Testemunhas afirmaram à BBC que crianças, algumas armadas, têm sido vistas em funções de segurança, tanto em Teerã quanto em outras cidades, o que levanta preocupações sobre a legalidade e a ética desse recrutamento. Em recente declaração, um membro do Corpo da Guarda Revolucionária Islâmica revelou que a organização começaria a aceitar voluntários a partir dos 12 anos.
Novas diretrizes na atuação da Basij
Rahim Nadali, do Corpo Muhammad Rasulollah, revelou que o novo programa intitulado Combatentes Defensores da Pátria do Irã incluirá crianças em diversas funções como patrulhas e postos de controle. O recrutamento deverá ocorrer em mesquitas e praças associadas à milícia Basij.
A Basij, que conta com cerca de um milhão de integrantes, tem um histórico de repressão de dissidência e violência nas ruas. Israel, em resposta a essa situação, declarou que recentemente atingiu várias instalações da Basij.
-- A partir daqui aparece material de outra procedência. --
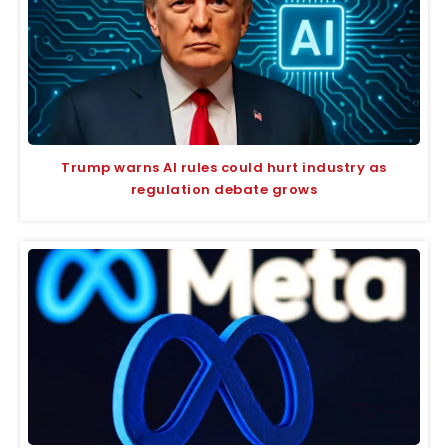
Trump warns AI rules could hurt industry as
regulation debate grows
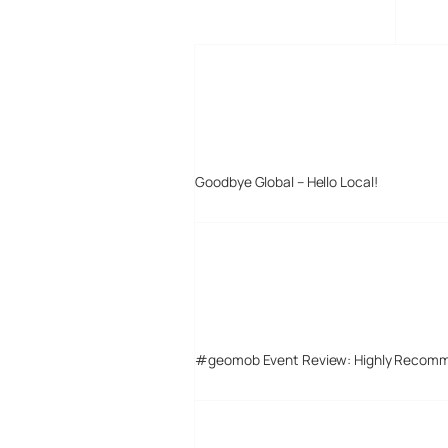
MORE POSTS
Goodbye Global – Hello Local!
#geomob Event Review: Highly Recom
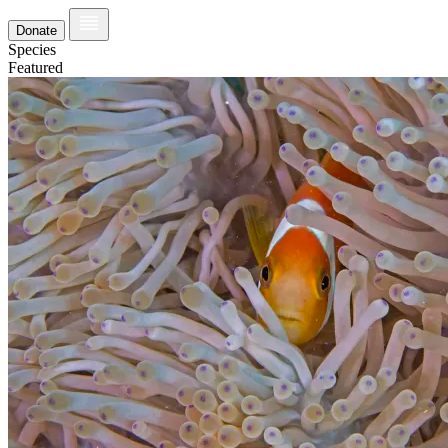
Donate
Species
Featured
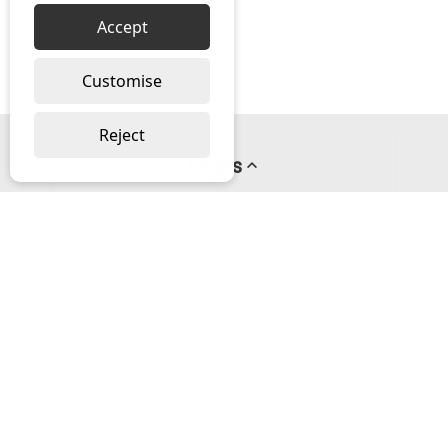
Accept
Customise
Reject
Pages
About us
PayPal Credit
Privacy Policy
Help
Delivery & Returns Help
Contact us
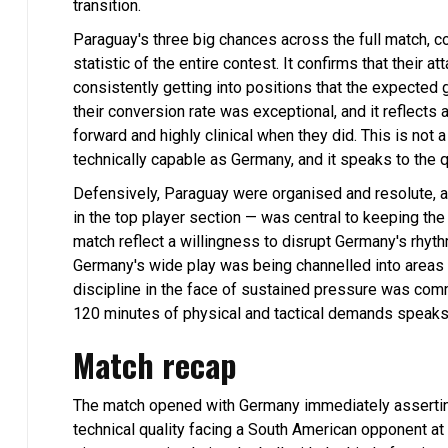
transition.
Paraguay's three big chances across the full match, c
statistic of the entire contest. It confirms that their
consistently getting into positions that the expected
their conversion rate was exceptional, and it reflect
forward and highly clinical when they did. This is not a
technically capable as Germany, and it speaks to the
Defensively, Paraguay were organised and resolute, a
in the top player section — was central to keeping t
match reflect a willingness to disrupt Germany's rhyt
Germany's wide play was being channelled into areas 
discipline in the face of sustained pressure was comm
120 minutes of physical and tactical demands speaks 
Match recap
The match opened with Germany immediately asserting t
technical quality facing a South American opponent at 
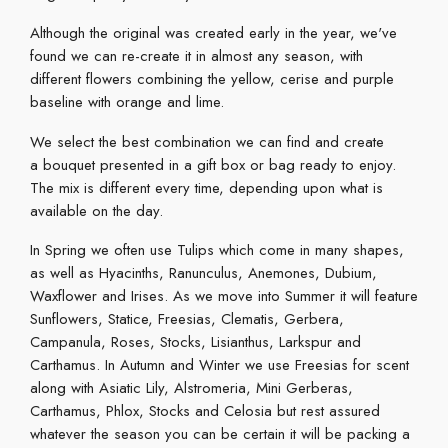
Although the original was created early in the year, we've
found we can re-create it in almost any season, with
different flowers combining the yellow, cerise and purple
baseline with orange and lime.
We select the best combination we can find and create
a bouquet presented in a gift box or bag ready to enjoy.
The mix is different every time, depending upon what is
available on the day.
In Spring we often use Tulips which come in many shapes,
as well as Hyacinths, Ranunculus, Anemones, Dubium,
Waxflower and Irises. As we move into Summer it will feature
Sunflowers, Statice, Freesias, Clematis, Gerbera,
Campanula, Roses, Stocks, Lisianthus, Larkspur and
Carthamus. In Autumn and Winter we use Freesias for scent
along with Asiatic Lily, Alstromeria, Mini Gerberas,
Carthamus, Phlox, Stocks and Celosia but rest assured
whatever the season you can be certain it will be packing a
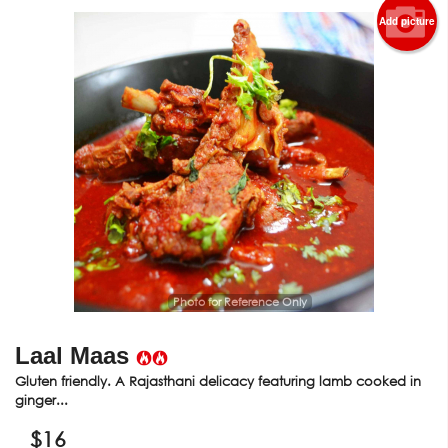
Add picture
Photo for Reference Only
Laal Maas
Gluten friendly. A Rajasthani delicacy featuring lamb cooked in
ginger...
$
16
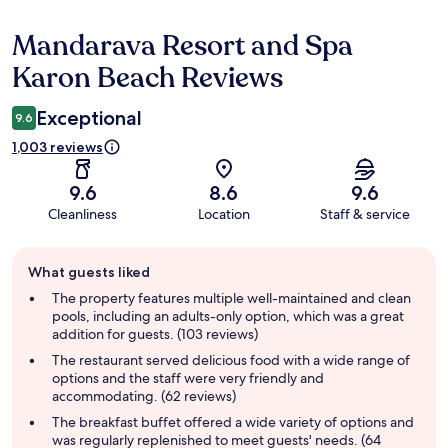
Mandarava Resort and Spa
Reviews
Karon Beach Reviews
Exceptional
9.6
1,003 reviews
9.6
8.6
9.6
Cleanliness
Location
Staff & service
Guest
What guests liked
review
summary
The property features multiple well-maintained and clean
pools, including an adults-only option, which was a great
addition for guests. (103 reviews)
The restaurant served delicious food with a wide range of
options and the staff were very friendly and
accommodating. (62 reviews)
The breakfast buffet offered a wide variety of options and
was regularly replenished to meet guests' needs. (64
Crianças nas ruas: um cenário alarmante
A BBC conseguiu entrevistar diversas testemunhas, mesmo com a restrição de acesso à internet no Irã. Quatro jovens, cujos nomes foram alterados para proteger suas identidades, confirmaram a presença de crianças em funções de segurança nas ruas de Teerã e nas cidades vizinhas de Karaj e Rasht.
Golnaz, de 20 anos, afirmou ter visto adolescentes armados em um posto de controle após um ataque aéreo. Outros relatos de cidadãos, incluindo Sara, Peyman e Tina, revelam um cenário alarmante de menores armados fazendo fiscalização e aumentando o nível de tensão nas ruas.
Violação dos direitos das crianças
A Human Rights Watch, uma organização de defesa dos direitos humanos, destaca que o recrutamento de crianças para atividades militares representa uma grave violação dos direitos das crianças e um ato considerado crime de guerra quando se refere a menores de 15 anos. Bill Van Esveld, membro da HRW, expressou sua preocupação afirmando que não há justificativa para uma campanha de recrutamento que visa diretamente crianças.
Pegah Banihashemi, especialista em direitos humanos, complementou dizendo que essa prática não apenas viola o direito internacional, mas também aumenta o risco de violência em uma sociedade que já lida com dificuldades. A atuação de crianças sem o devido treinamento pode agravar conflitos e colocar civis em perigo.
Impopularidade do regime e desespero
Holly Dagres, especialista em Irã, argumenta que a utilização de crianças nos postos de controle evidencia o desespero da República Islâmica. O regime parece ter dificuldade em recrutar adultos para essas funções, levando-o a recorrer ao uso de crianças em um período tão crítico.
No contexto atual, onde a tensão aumenta e os conflitos se espalham, a situação das crianças no Irã torna-se um reflexo das complexidades e desafios que o país enfrenta. Para muitos, o uso de crianças em funções de segurança no campo de batalha representa um episódio sombriamente emblemático da crise humanitária em curso.